En zij kneep veelbeteekenden hare lippen op elkander.
"Maar ik weet niets!" antwoordde ik lachend. "'t Is voor 't eerst van mijn leven, dat ik iets van juffrouw Céline hoor."
"Werkelijk? Nu, als u dan maar weet, dat zoo iemand verdiend heeft, iets naders van het kind te weten, ik het ben. Geen moeder kan meer zorg dragen voor hare dochter dan ik voor haar. Daar komt ze aan met haar stukken."

[388:]

Bedeesd en schuchter, als stond zij voor een rechter, kwam Céline voor mij staan, en gaf mij hare papieren over.
Het waren diploma's en zeer vleiende getuigschrijften van verscheidene dames der stad, waarin zij het laatst had gewoond, en bij wien zij reeds lang had les gegeven.
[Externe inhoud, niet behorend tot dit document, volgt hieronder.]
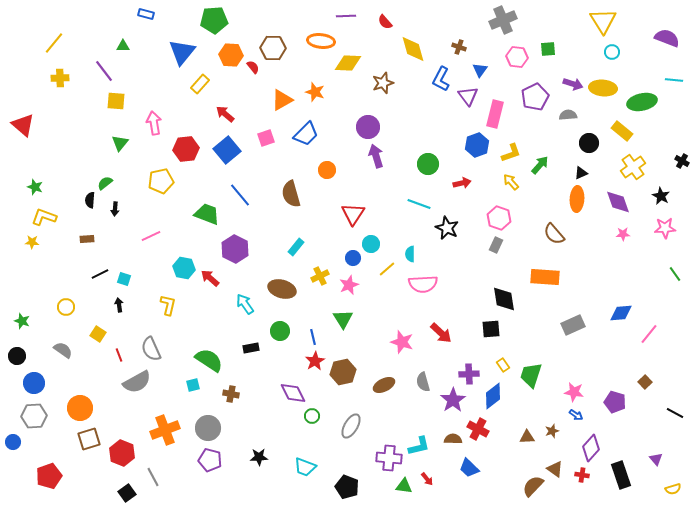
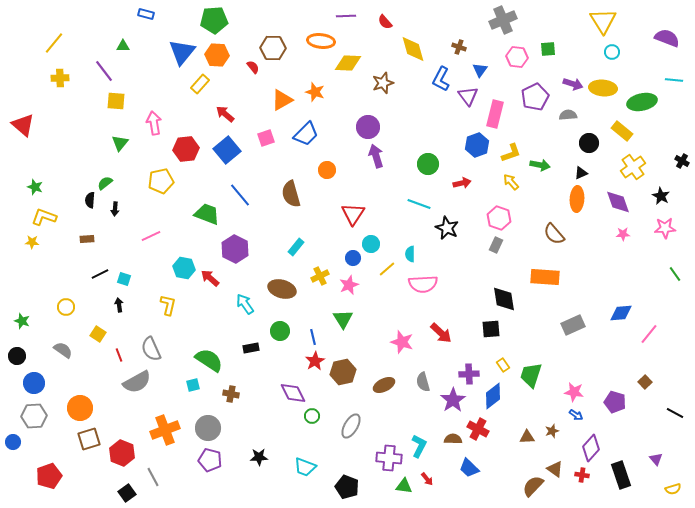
orange hexagon at (231, 55): moved 14 px left
green arrow at (540, 165): rotated 60 degrees clockwise
cyan L-shape at (419, 446): rotated 50 degrees counterclockwise
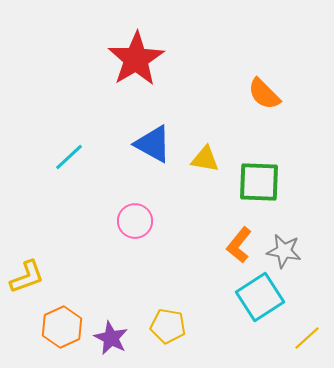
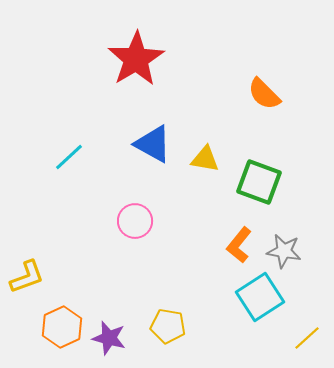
green square: rotated 18 degrees clockwise
purple star: moved 2 px left; rotated 12 degrees counterclockwise
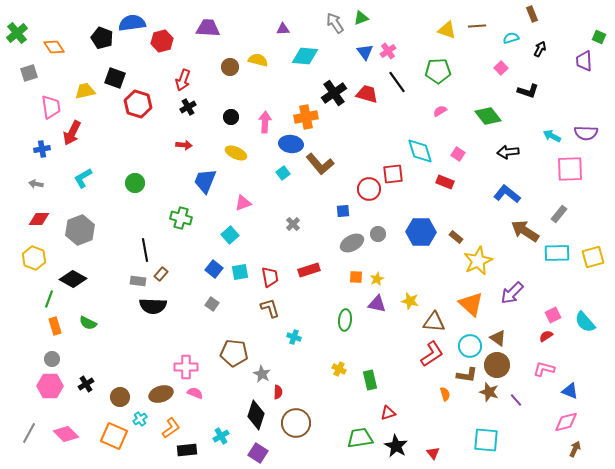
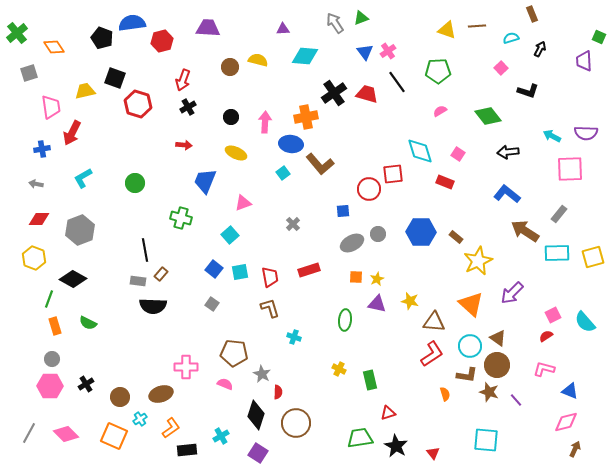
pink semicircle at (195, 393): moved 30 px right, 9 px up
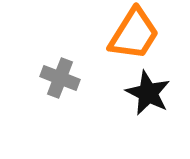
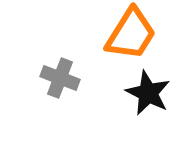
orange trapezoid: moved 3 px left
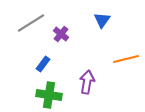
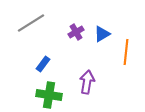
blue triangle: moved 14 px down; rotated 24 degrees clockwise
purple cross: moved 15 px right, 2 px up; rotated 21 degrees clockwise
orange line: moved 7 px up; rotated 70 degrees counterclockwise
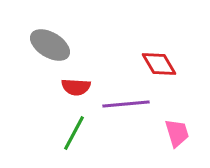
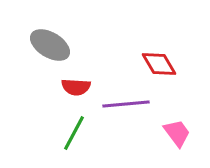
pink trapezoid: rotated 20 degrees counterclockwise
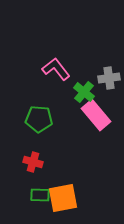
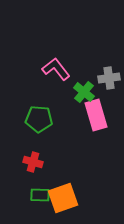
pink rectangle: rotated 24 degrees clockwise
orange square: rotated 8 degrees counterclockwise
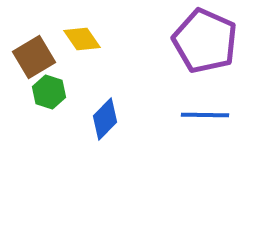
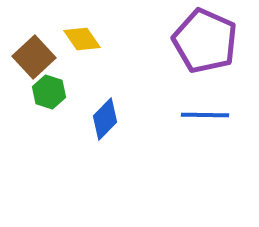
brown square: rotated 12 degrees counterclockwise
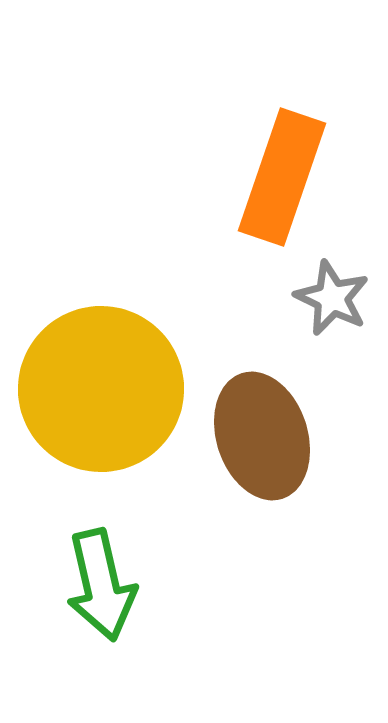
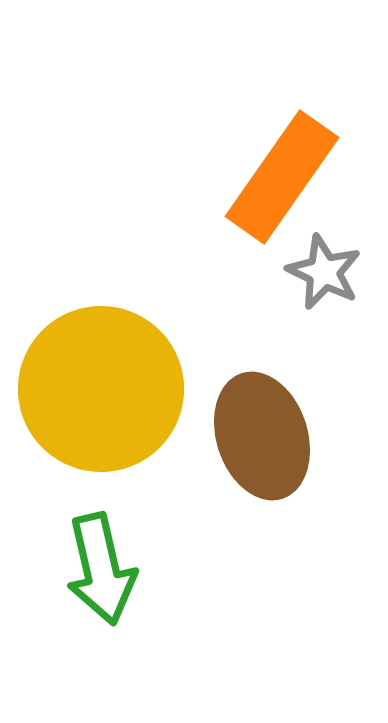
orange rectangle: rotated 16 degrees clockwise
gray star: moved 8 px left, 26 px up
green arrow: moved 16 px up
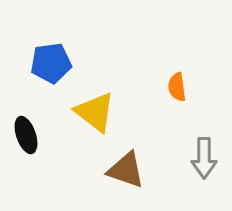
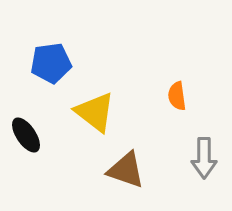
orange semicircle: moved 9 px down
black ellipse: rotated 15 degrees counterclockwise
Ik zag ze even door, maakte haar mijn compliment over al het moois dat men reeds van haar had kunnen zeggen, en betreurde het zeer dat ik niet zelf beslissen kon. Daarop nam ik afscheid van de familie Boonendekker.
Dien avond schreef ik aan Hermine:
"Beste Zus!"
"Ik heb een gouvernante gevonden; een meisje wier tegenwoordigheid ge bij U aan huis nauwelijks zult merken. Met een weinig goeden wil van beide kanten zal zij voor U een derde dochter, voor Fan en Nette een oudere zuster worden; volgens hare stukken is zij zeer knap, maar er ligt iets onder hare manieren,dat onophoudelijk vergeving vraagt voor de vrijheid die ze zich veroorloofd heeft om ook plaats te nemen onder de bewoners der wereld.
"Uit het bovenstaande zult ge wel reeds vermoed hebben dat zij niet beantwoordt aan een deel van uw programma; zij is wanhopend jong. Wat het andere betreft, ik hoop dat ge genoeg vertrouwen zult stellen in mijn smaak, als ik U openhartig verklaar dat zij op dit punt volstrekt onschadelijk is.
"Haar gelaat houdt het midden tusschen een marmotten-en menschentronie, haar taille zou ik het best kunnen vergelijken met een djankrik of walang..." [Sprinkhaan of krekel]
Spoediger dan ik verwacht had kreeg ik antwoord terug:
"Als ge geen ander kunt krijgen, breng dan het meisje maar meê. Dolf wil reeds deze maand de plaats van Muyzer innemen. Ik ben al naar zijn toekomstig huisje geweest om het voor hem in te richten en te meubileeren."